Pendant que le gouvernement ouvre les bars, des universités se préparent à offrir une place sur quatre pour la formation en salle cet automne.

Pendant que le gouvernement ouvre les parcs aquatiques, des universités dépensent quelques centaines de milliers de dollars (par université !) pour de la surveillance d’examens en ligne.

J’arrête ici.

Je suis fatigué.

Pas stressé. Pas dépressif.

Juste en colère devant tant d’incohérences.

Félix Leclerc disait que la meilleure façon de tuer un homme, c’est de le payer à ne rien faire.

Aujourd’hui, je lui répondrais que la meilleure façon de tuer un homme, c’est de le payer à travailler pour rien.

 

 


jeudi 4 juin 2020

Quand le ministre se prend pour Marcel Béliveau : Surprise sur prise !

Quelles sont les qualités d’un bon ministre de l’Éducation selon Jean-François Roberge?

« Quelqu’un de déterminé, mais à l’écoute. La dernière chose dont on a besoin, c’est d’un ministre qui arrive avec des idées toutes faites et qui les implanteraient sans consulter. »

Cette belle définition, c’était avant le projet de loi sur les maternelles 4 ans et celui sur les frais scolaires. C’était surtout avant l’adoption sous bâillon du projet de loi 40.

Un projet de loi mammouth qui faisait d’ailleurs saliver Nicolas Prévost, le président de la Fédération québécoise des directions d'établissement d'enseignement (FQDE). 

À l’époque, le président de la FQDE me rappelait le personnage de monsieur Burns dans la série Les Simpson… Je l’imaginais très bien agiter ses doigts tout en murmurant : « Excellent, Roberge. »

À la recherche du pouvoir

Pourquoi la FQDE était si pressée d’assister à l’adoption du projet de loi 40 ? Un mot suffit à répondre à cette question : subsidiarité.

Un mot jouissif pour le gestionnaire crédule.

Et qu’est-ce que la subsidiarité ?

Il s’agit d’un principe qui vise à privilégier le niveau inférieur d'un pouvoir de décision aussi longtemps que le niveau supérieur ne peut pas agir de manière plus efficace.

Ainsi, le ministre de l’Éducation a fait croire au réseau que les décisions se prendraient dorénavant sur le terrain par celles et ceux qui connaissent les élèves par leur nom. Que le niveau inférieur était meilleur pour prendre des décisions efficaces.

Le problème avec ce principe, c’est qu’il reste théorique. En pratique, si le niveau supérieur pense qu’il peut agir d’une manière plus efficace, le ministre a le pouvoir de se transformer en dictateur. Nous assistons alors à la naissance d’une autocratie.

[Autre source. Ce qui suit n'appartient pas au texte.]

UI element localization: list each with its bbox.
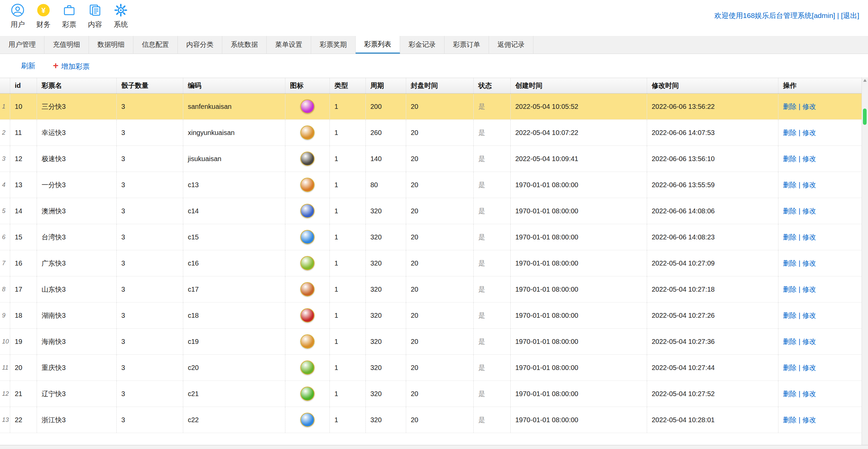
table-row[interactable]: 514澳洲快33c14132020是1970-01-01 08:00:00202… bbox=[0, 198, 862, 224]
tab-user-management[interactable]: 用户管理 bbox=[0, 36, 44, 54]
table-row[interactable]: 817山东快33c17132020是1970-01-01 08:00:00202… bbox=[0, 276, 862, 302]
tab-lottery-orders[interactable]: 彩票订单 bbox=[445, 36, 489, 54]
cell-created: 1970-01-01 08:00:00 bbox=[510, 250, 647, 276]
add-lottery-link[interactable]: +增加彩票 bbox=[53, 60, 90, 71]
delete-link[interactable]: 删除 bbox=[783, 416, 797, 424]
col-id: id bbox=[10, 78, 37, 94]
tab-bonus-records[interactable]: 彩金记录 bbox=[400, 36, 445, 54]
cell-code: c16 bbox=[183, 250, 285, 276]
welcome-message: 欢迎使用168娱乐后台管理系统[admin] | [退出] bbox=[714, 0, 868, 20]
tab-content-category[interactable]: 内容分类 bbox=[178, 36, 222, 54]
lottery-logo-icon bbox=[300, 204, 315, 218]
cell-id: 20 bbox=[10, 355, 37, 381]
cell-name: 极速快3 bbox=[37, 146, 116, 172]
edit-link[interactable]: 修改 bbox=[803, 390, 816, 397]
logout-link[interactable]: [退出] bbox=[841, 12, 859, 19]
scroll-up-arrow-icon[interactable] bbox=[863, 79, 867, 82]
tab-lottery-periods[interactable]: 彩票奖期 bbox=[311, 36, 356, 54]
tab-system-data[interactable]: 系统数据 bbox=[222, 36, 267, 54]
cell-cycle: 320 bbox=[365, 250, 406, 276]
tab-lottery-list[interactable]: 彩票列表 bbox=[356, 36, 400, 54]
cell-dice: 3 bbox=[116, 381, 183, 407]
col-modified: 修改时间 bbox=[647, 78, 778, 94]
cell-modified: 2022-05-04 10:27:18 bbox=[647, 276, 778, 302]
nav-label-finance: 财务 bbox=[36, 20, 51, 29]
nav-item-finance[interactable]: ¥财务 bbox=[31, 3, 56, 29]
table-row[interactable]: 211幸运快33xingyunkuaisan126020是2022-05-04 … bbox=[0, 120, 862, 146]
nav-item-lottery[interactable]: 彩票 bbox=[56, 3, 82, 29]
cell-code: c17 bbox=[183, 276, 285, 302]
table-row[interactable]: 918湖南快33c18132020是1970-01-01 08:00:00202… bbox=[0, 302, 862, 329]
refresh-link[interactable]: 刷新 bbox=[21, 61, 35, 71]
cell-name: 重庆快3 bbox=[37, 355, 116, 381]
cell-icon bbox=[285, 302, 329, 329]
tab-data-details[interactable]: 数据明细 bbox=[89, 36, 133, 54]
add-lottery-label: 增加彩票 bbox=[61, 62, 90, 70]
tab-info-config[interactable]: 信息配置 bbox=[133, 36, 178, 54]
table-row[interactable]: 1221辽宁快33c21132020是1970-01-01 08:00:0020… bbox=[0, 381, 862, 407]
cell-cycle: 80 bbox=[365, 172, 406, 198]
delete-link[interactable]: 删除 bbox=[783, 181, 797, 189]
delete-link[interactable]: 删除 bbox=[783, 259, 797, 267]
delete-link[interactable]: 删除 bbox=[783, 129, 797, 136]
edit-link[interactable]: 修改 bbox=[803, 338, 816, 345]
delete-link[interactable]: 删除 bbox=[783, 233, 797, 241]
delete-link[interactable]: 删除 bbox=[783, 364, 797, 371]
lottery-logo-icon bbox=[300, 99, 315, 114]
delete-link[interactable]: 删除 bbox=[783, 390, 797, 397]
cell-created: 1970-01-01 08:00:00 bbox=[510, 276, 647, 302]
vertical-scrollbar[interactable] bbox=[862, 77, 868, 445]
table-row[interactable]: 1120重庆快33c20132020是1970-01-01 08:00:0020… bbox=[0, 355, 862, 381]
cell-close: 20 bbox=[406, 302, 473, 329]
delete-link[interactable]: 删除 bbox=[783, 312, 797, 319]
table-row[interactable]: 716广东快33c16132020是1970-01-01 08:00:00202… bbox=[0, 250, 862, 276]
delete-link[interactable]: 删除 bbox=[783, 338, 797, 345]
cell-created: 1970-01-01 08:00:00 bbox=[510, 198, 647, 224]
edit-link[interactable]: 修改 bbox=[803, 233, 816, 241]
cell-modified: 2022-05-04 10:27:36 bbox=[647, 329, 778, 355]
table-row[interactable]: 110三分快33sanfenkuaisan120020是2022-05-04 1… bbox=[0, 94, 862, 120]
tab-menu-settings[interactable]: 菜单设置 bbox=[267, 36, 311, 54]
edit-link[interactable]: 修改 bbox=[803, 286, 816, 293]
edit-link[interactable]: 修改 bbox=[803, 259, 816, 267]
edit-link[interactable]: 修改 bbox=[803, 181, 816, 189]
action-separator: | bbox=[799, 338, 800, 345]
col-name: 彩票名 bbox=[37, 78, 116, 94]
edit-link[interactable]: 修改 bbox=[803, 155, 816, 162]
horizontal-scrollbar[interactable] bbox=[0, 445, 868, 449]
edit-link[interactable]: 修改 bbox=[803, 103, 816, 110]
scrollbar-thumb[interactable] bbox=[863, 109, 867, 125]
nav-item-system[interactable]: 系统 bbox=[108, 3, 134, 29]
tab-rebate-records[interactable]: 返佣记录 bbox=[489, 36, 533, 54]
nav-item-user[interactable]: 用户 bbox=[5, 3, 31, 29]
lottery-logo-icon bbox=[300, 308, 315, 323]
table-row[interactable]: 312极速快33jisukuaisan114020是2022-05-04 10:… bbox=[0, 146, 862, 172]
edit-link[interactable]: 修改 bbox=[803, 416, 816, 424]
row-number: 6 bbox=[0, 224, 10, 250]
col-close: 封盘时间 bbox=[406, 78, 473, 94]
cell-dice: 3 bbox=[116, 94, 183, 120]
edit-link[interactable]: 修改 bbox=[803, 207, 816, 215]
table-row[interactable]: 615台湾快33c15132020是1970-01-01 08:00:00202… bbox=[0, 224, 862, 250]
tab-recharge-details[interactable]: 充值明细 bbox=[44, 36, 89, 54]
table-row[interactable]: 1019海南快33c19132020是1970-01-01 08:00:0020… bbox=[0, 329, 862, 355]
table-row[interactable]: 1322浙江快33c22132020是1970-01-01 08:00:0020… bbox=[0, 407, 862, 433]
cell-code: c21 bbox=[183, 381, 285, 407]
edit-link[interactable]: 修改 bbox=[803, 129, 816, 136]
delete-link[interactable]: 删除 bbox=[783, 286, 797, 293]
welcome-text: 欢迎使用168娱乐后台管理系统 bbox=[714, 12, 812, 19]
lottery-logo-icon bbox=[300, 413, 315, 427]
lottery-logo-icon bbox=[300, 334, 315, 349]
delete-link[interactable]: 删除 bbox=[783, 103, 797, 110]
table-row[interactable]: 413一分快33c1318020是1970-01-01 08:00:002022… bbox=[0, 172, 862, 198]
edit-link[interactable]: 修改 bbox=[803, 312, 816, 319]
nav-item-content[interactable]: 内容 bbox=[82, 3, 108, 29]
plus-icon: + bbox=[53, 60, 58, 71]
cell-type: 1 bbox=[329, 94, 365, 120]
lottery-logo-icon bbox=[300, 360, 315, 375]
delete-link[interactable]: 删除 bbox=[783, 207, 797, 215]
cell-dice: 3 bbox=[116, 250, 183, 276]
delete-link[interactable]: 删除 bbox=[783, 155, 797, 162]
edit-link[interactable]: 修改 bbox=[803, 364, 816, 371]
cell-cycle: 320 bbox=[365, 302, 406, 329]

Qui sème le vent récolte la tempête

Cette semaine, l’annonce des camps pédagogiques fut le coup de grâce au lien de confiance déjà fragilisé entre Jean-François Roberge et son réseau. Jamais un ministre de l’Éducation n’aura réussi à générer autant de colère.

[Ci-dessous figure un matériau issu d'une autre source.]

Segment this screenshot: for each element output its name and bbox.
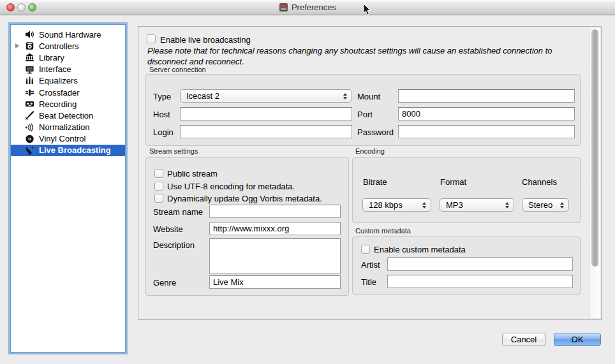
cassette-icon (25, 99, 34, 109)
utf8-metadata-checkbox[interactable] (154, 182, 163, 191)
sidebar-item-recording[interactable]: Recording (11, 98, 125, 110)
sidebar-item-sound-hardware[interactable]: Sound Hardware (11, 29, 125, 40)
host-label: Host (153, 110, 170, 119)
server-type-combobox[interactable]: Icecast 2 (180, 89, 352, 103)
website-label: Website (153, 224, 183, 234)
sidebar-item-equalizers[interactable]: Equalizers (11, 75, 125, 87)
minimize-window-icon[interactable] (17, 3, 26, 11)
server-type-value: Icecast 2 (186, 91, 219, 101)
bitrate-value: 128 kbps (369, 200, 403, 210)
enable-custom-metadata-label: Enable custom metadata (374, 245, 466, 254)
sidebar-item-label: Sound Hardware (39, 30, 101, 40)
disclosure-triangle-icon[interactable] (15, 43, 19, 48)
stream-settings-group-label: Stream settings (149, 147, 198, 155)
shoutcast-note-text: Please note that for technical reasons c… (147, 45, 581, 67)
sidebar-item-beat-detection[interactable]: Beat Detection (11, 110, 125, 121)
speaker-icon (25, 30, 34, 40)
monitor-icon (25, 64, 34, 74)
bitrate-combobox[interactable]: 128 kbps (362, 198, 431, 212)
beat-detection-icon (25, 111, 34, 120)
sidebar-item-label: Beat Detection (39, 111, 93, 120)
scrollbar-thumb[interactable] (591, 29, 598, 266)
server-connection-group-label: Server connection (149, 66, 206, 73)
public-stream-label: Public stream (167, 169, 218, 178)
format-value: MP3 (446, 200, 463, 210)
enable-custom-metadata-checkbox[interactable] (361, 245, 370, 254)
sidebar-item-vinyl-control[interactable]: Vinyl Control (11, 133, 125, 145)
custom-metadata-group-label: Custom metadata (355, 227, 411, 235)
sidebar-item-label: Vinyl Control (39, 134, 85, 143)
sidebar-item-interface[interactable]: Interface (11, 64, 125, 75)
website-input[interactable] (209, 222, 341, 235)
preferences-window: Preferences Sound HardwareControllersLib… (0, 0, 615, 364)
crossfader-icon (25, 88, 34, 98)
public-stream-checkbox[interactable] (154, 169, 163, 178)
preferences-app-icon (279, 3, 288, 12)
window-title-group: Preferences (279, 2, 336, 13)
format-combobox[interactable]: MP3 (440, 198, 514, 212)
port-label: Port (357, 110, 373, 119)
format-label: Format (440, 177, 466, 187)
login-label: Login (153, 127, 174, 137)
utf8-metadata-label: Use UTF-8 encoding for metadata. (167, 182, 295, 191)
sidebar-item-live-broadcasting[interactable]: Live Broadcasting (11, 145, 125, 156)
port-input[interactable] (398, 107, 575, 120)
genre-input[interactable] (209, 275, 341, 289)
mount-label: Mount (357, 92, 380, 101)
sidebar-item-label: Equalizers (39, 76, 78, 85)
sidebar-item-label: Normalization (39, 122, 89, 132)
equalizer-icon (25, 76, 34, 85)
combo-stepper-icon (560, 202, 564, 208)
bitrate-label: Bitrate (363, 177, 387, 187)
host-input[interactable] (180, 107, 352, 120)
window-title: Preferences (292, 3, 336, 12)
vinyl-icon (25, 134, 34, 143)
ok-button[interactable]: OK (554, 333, 601, 346)
preferences-category-list: Sound HardwareControllersLibraryInterfac… (10, 24, 126, 353)
controller-icon (25, 41, 34, 51)
sidebar-item-label: Interface (39, 64, 71, 74)
enable-live-broadcasting-label: Enable live broadcasting (160, 35, 251, 45)
stream-name-label: Stream name (153, 207, 203, 217)
zoom-window-icon[interactable] (28, 3, 36, 11)
sidebar-item-library[interactable]: Library (11, 52, 125, 63)
password-input[interactable] (398, 125, 575, 138)
description-textarea[interactable] (209, 238, 341, 274)
genre-label: Genre (153, 278, 176, 288)
enable-live-broadcasting-checkbox[interactable] (147, 34, 156, 43)
mouse-cursor (363, 3, 371, 16)
encoding-group (352, 157, 581, 223)
sidebar-item-controllers[interactable]: Controllers (11, 40, 125, 52)
password-label: Password (357, 127, 394, 137)
login-input[interactable] (180, 125, 352, 138)
artist-label: Artist (361, 260, 380, 270)
sidebar-item-label: Recording (39, 99, 77, 109)
sidebar-item-label: Crossfader (39, 88, 80, 98)
sound-wave-icon (25, 122, 34, 132)
sidebar-item-label: Controllers (39, 41, 79, 51)
combo-stepper-icon (505, 202, 509, 208)
ogg-vorbis-metadata-checkbox[interactable] (154, 194, 163, 203)
encoding-group-label: Encoding (355, 147, 385, 155)
title-label: Title (361, 277, 376, 287)
title-input[interactable] (387, 275, 573, 288)
satellite-dish-icon (25, 145, 34, 155)
cancel-button[interactable]: Cancel (502, 333, 545, 346)
type-label: Type (153, 92, 171, 101)
description-label: Description (153, 240, 195, 250)
mount-input[interactable] (398, 89, 575, 103)
artist-input[interactable] (387, 258, 573, 271)
channels-value: Stereo (528, 200, 552, 210)
sidebar-item-label: Live Broadcasting (39, 145, 111, 155)
ogg-vorbis-metadata-label: Dynamically update Ogg Vorbis metadata. (167, 194, 322, 203)
sidebar-item-normalization[interactable]: Normalization (11, 122, 125, 133)
sidebar-item-crossfader[interactable]: Crossfader (11, 87, 125, 98)
title-bar[interactable]: Preferences (0, 0, 615, 15)
channels-combobox[interactable]: Stereo (522, 198, 569, 212)
combo-stepper-icon (343, 93, 347, 99)
stream-name-input[interactable] (209, 205, 341, 218)
vertical-scrollbar[interactable] (589, 28, 600, 318)
library-icon (25, 53, 34, 62)
channels-label: Channels (522, 177, 557, 187)
close-window-icon[interactable] (6, 3, 15, 11)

C’est un peu comme si nous étions les éternelles victimes d’un mauvais gag de la part de Marcel Béliveau lors d’une émission de Surprise sur prise !

Quand les représentants de la grande majorité des directions des écoles du Québec montrent les crocs aussi rapidement à la suite d’une annonce, il n’y a pas de quoi rire.

Pour ces acteurs indispensables sur le terrain, c’est le jour de la marmotte depuis le début de la crise : une approche top-down par le ministère, sans respect ni considération pour son personnel. Une approche cavalière.

Quelles sont les qualités d’un bon ministre de l’Éducation ?

Il est respectueux envers le personnel des écoles. Il s’occupe de fournir des balises claires. Il laisse les acteurs sur le terrain s’occuper du reste avec leur professionnalisme habituel.

Notre sinistre de l’Éducation s’est mis les pieds dans les plats à maintes reprises depuis le 13 mars dernier. De ce fait, il tente un rattrapage de ses erreurs. Politiquement, il essaie de sauver sa peau.

À chaque fois que les centres de services scolaires réagissent à son improvisation, il y a un risque de se mettre l’opinion publique à dos.

Bref, il nous fait porter l’odieux de sa désorganisation.

Au début de son mandat, monsieur Roberge nous informait qu’il était pressé de commencer, mais qu’il n’arrivait pas avec un bulldozer.

C’est vrai.

Le maître est plutôt arrivé avec son manuel. Son œuvre phare intitulée Et si on réinventait l’école. Depuis ce jour, il tente de convertir ses élèves. De gré ou de force.

Depuis un trop long moment, le moins que l’on puisse dire, c’est qu’il ne réinvente ni l’éducation ni la politique.